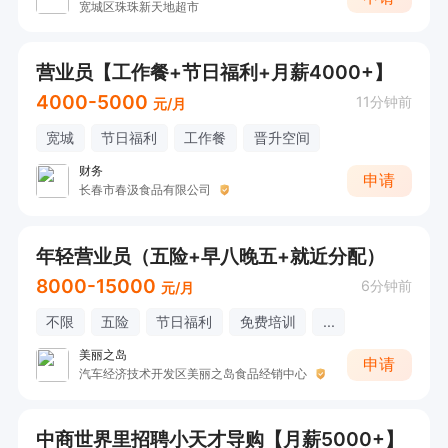
宽城区珠珠新天地超市
营业员【工作餐+节日福利+月薪4000+】
4000-5000
11分钟前
元/月
宽城
节日福利
工作餐
晋升空间
财务
申请
长春市春汲食品有限公司
年轻营业员（五险+早八晚五+就近分配）
8000-15000
6分钟前
元/月
不限
五险
节日福利
免费培训
...
美丽之岛
申请
汽车经济技术开发区美丽之岛食品经销中心
中商世界里招聘小天才导购【月薪5000+】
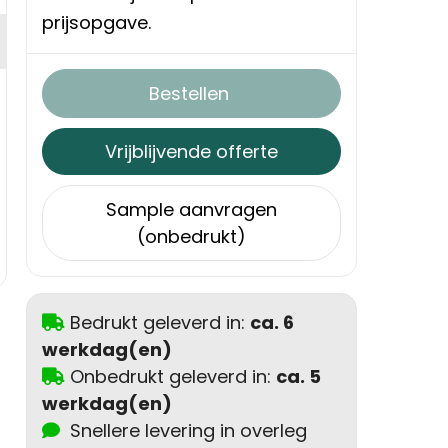
prijsopgave.
Bestellen
Vrijblijvende offerte
Sample aanvragen
(onbedrukt)
Bedrukt geleverd in:
ca. 6
werkdag(en)
Onbedrukt geleverd in:
ca. 5
werkdag(en)
Snellere levering in overleg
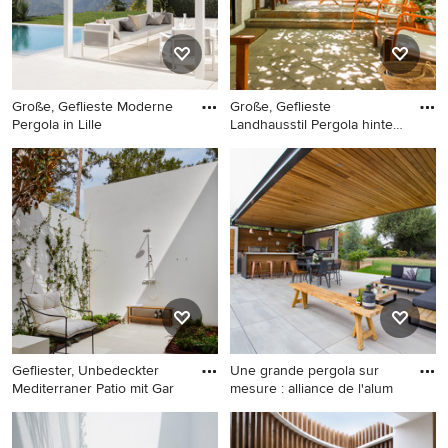
Große, Geflieste Moderne
Große, Geflieste
Pergola in Lille
Landhausstil Pergola hinter
dem H
Große, Geflieste Moderne
Große, Geflieste Landhausstil
Pergola in Lille
Pergola hinter dem Haus in
Malaga
Gefliester, Unbedeckter
Une grande pergola sur
Mediterraner Patio mit Gar
mesure : alliance de l'alum
Gefliester, Unbedeckter
Mittelgroße, Geflieste
Mediterraner Patio mit
Moderne Pergola hinter dem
-------------------------
WHAT YOU NEED TO DO:
Extract all lines of the records above that include "Mediterraner".

TASK ANSWER:
Mediterraner Patio mit Gar
Mediterraner Patio mit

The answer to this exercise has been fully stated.